AOL's transition beyond its legacy dial-up business began in 2006 when the company, then owned by Time Warner, decided to stop charging a subscription fee for users who already had high-speed Internet service or dial-up. That meant that AOL members with their own Internet connections, could browse its services for free.

It was a bold gamble that a brand that built itself on charging consumers to connect them to the Internet would find its future growth from online advertising instead.

Mr. Armstrong, a former senior advertising executive at Google Inc., ran with the vision. After joining the company in April 2009, he kicked off a lengthy review, code-named "Project Atlas" to address whether to sell the access business, which was hemorrhaging subscribers.

He decided not to, noticing that AOL's paying subscribers were big users of AOL sites and responded to more ads. Instead, he focused on increasing advertising revenue by acquiring and producing more content to show ads against.

As the market for basic online services, like email, has grown more competitive in recent years, Web companies are trying to draw viewers and advertisers by supplying them with articles and videos about topics they care about, ranging from cooking to cars.
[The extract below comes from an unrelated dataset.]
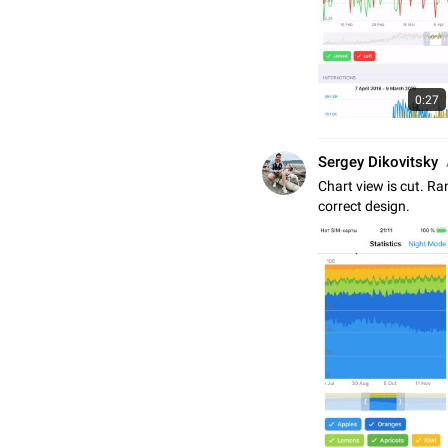
0:27
Sergey Dikovitsky
Chart view is cut. Ra
correct design.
To do so, they've been hunting for content companies focused on select audiences, like moms, as well as those that can generate lots of content inexpensively by relying on freelancers and technology that tracks what's popular.

AOL has been particularly zealous. It acquired two companies that specialize in local news, Going Inc. and Patch Media Corp. Patch operates close to 200 local community sites devoted to towns like Agoura Hills, Calif., and Montclair, N.J. It also launched new technology to mass-produce articles based on popular topics and struck deals with celebrities including the Jonas Brothers. AOL also acquired online video company Studio Now Inc. in January for about $36.5 million.

Still, in 2009, around 43% of the company's revenue came from its dial-up business and related paid services, like software that provides extra privacy protection. For 2010, several analysts are estimating that figure will stick to around 42%.

In the second quarter, the number of people in the U.S. who paid $9.99 a month or more for AOL's Internet service fell 25% from the previous year to 4.36 million.

Mr. Armstrong estimates that about 10 million to 12 million visitors to AOL sites are tied to its dial-up subscription business. Overall, the AOL site had roughly 107 million unique monthly U.S. visitors in August, according to comScore.

Mr. Armstrong said in an interview that the company isn't giving up on the subscription business and has plans to expand it by offering more paid services, along the lines of the security or fitness-tracking software it already offers.

"Paid services is an interesting part of our business and our future," he said.